If you both love the dog you will enjoy walking the dog together. If you both love the dog you probably won’t mind having it on your laps while you are sitting on the couch. If you both love the dog you probably won’t be angry if it peed on the floor. If you both love the dog you can take turns getting up to let it out in the night. If you both love the dog you won’t mind scheduling your social life around walking the dog.

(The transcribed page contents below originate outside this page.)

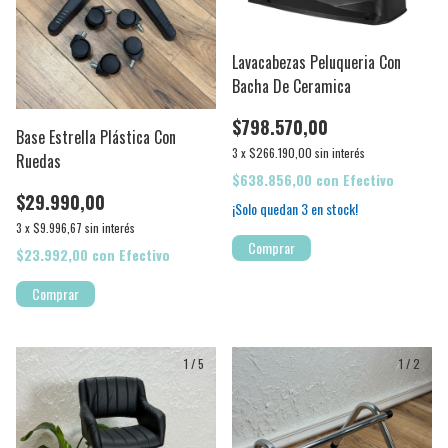
Lavacabezas Peluqueria Con
Bacha De Ceramica
$798.570,00
Base Estrella Plástica Con
3
x
$266.190,00
sin interés
Ruedas
$638.856,00
con
Efectivo
$29.990,00
¡Solo quedan
3
en stock!
3
x
$9.996,67
sin interés
Comprar
$23.992,00
con
Efectivo
1
/
5
1
/
2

If you didn’t want the dog and your partner is getting home from work late or they are sick do you need to walk the dog for them? If you didn’t want the dog and your partner goes out of town for the weekend do you need to take care of the dog? If you didn’t want the dog should you be able to expect your partner to clean up dog fur daily so that you don’t have dog hair on your clothes or can you expect your partner to roller your clothes for you every day? If you have a backyard and the one of you who loves the dog wants the backyard to be fenced so that the dog can be easily let out do you need to spend money on a fence when maybe the other partner has a much different priority? If they don’t both want a dog there will be constant conflict from having a dog.March 8, 2019 at 4:09 pm #836150
Yeah, even if he’d give in and agree to it, I think you’d be hating life if you had a dog and your boyfriend wasn’t really into it or willing to share the work. Dogs are a huge commitment when you (not your parents) are responsible for them. I have loved my dogs, but God they’re a lot of work and money, and a limitation on your freedom.March 8, 2019 at 4:15 pm #836153
Yeah. And I can almost guarantee that if you got a dog and it chewed up his shoe or peed on the floor, or did anything that inconvenienced him, he would be 10x more upset than a normal person would. I imagine your life would be walking on eggshells, hoping the dog doesn’t act like a dog and piss him off.

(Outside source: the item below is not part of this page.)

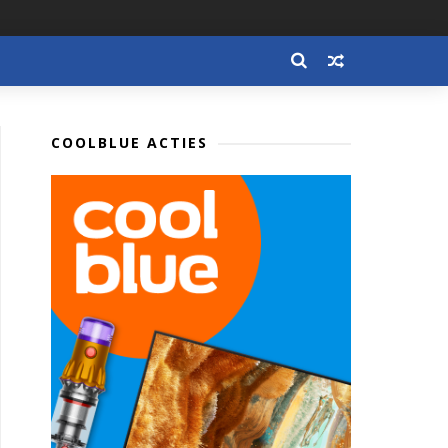
COOLBLUE ACTIES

I also have to say that the fostering idea doesn’t really work in this situation. Maybe for someone who is unsure, but if someone says they never want to have a dog, saying, “OK, do you want to foster one?” (which presumably means a dog that needs extra training and attention and may have behavioral or health issues) would sound kind of bonkers.March 8, 2019 at 4:31 pm #836155
Agree that fostering isn’t a stellar idea. Really, the only difference with fostering and owning a dog is permanence.

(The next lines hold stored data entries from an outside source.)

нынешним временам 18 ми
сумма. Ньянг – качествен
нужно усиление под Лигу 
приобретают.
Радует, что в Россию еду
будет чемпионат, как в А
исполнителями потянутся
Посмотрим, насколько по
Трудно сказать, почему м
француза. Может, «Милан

You could try the dog walking thing out and see how you are without having a dog around the house. Unfortunately, if you decide you’re a dog person, you’re likely in the wrong relationship.March 8, 2019 at 4:46 pm #836156
Prognosticator, you know what he meant. Arguing about the proper way he should have phrased that does nothing to help H.March 8, 2019 at 4:50 pm #836157
H you may want to talk about other potential dealbreakers or big topics if you haven’t. Like money, kids, etc. Wendy has a list on this site somewhere.March 8, 2019 at 4:52 pm #836158
Huh. I actually find it strange that it never came up. I’m a huge animal person and it’s obvious. I’ve volunteered at different shelters and rescues in varying capacities for years. I fostered dogs and cats before I had a dog of my own. I point out cats lounging in windows. I say hi to dogs being walked. Maybe walking dogs at the shelter would be enough for you, and if it is — great! If, when I was actively dating, I met a guy who wasn’t nice to or affectionate with my dog, I don’t think I would have dated him. A guy who was flat out against pets wouldn’t be the guy for me.March 8, 2019 at 5:02 pm #836159
It is strange that this never came up.March 8, 2019 at 5:05 pm #836160
I’m surprised it didn’t come up during the house hunting and buying process. Like, yard for a dog, park nearby, that kind of thing.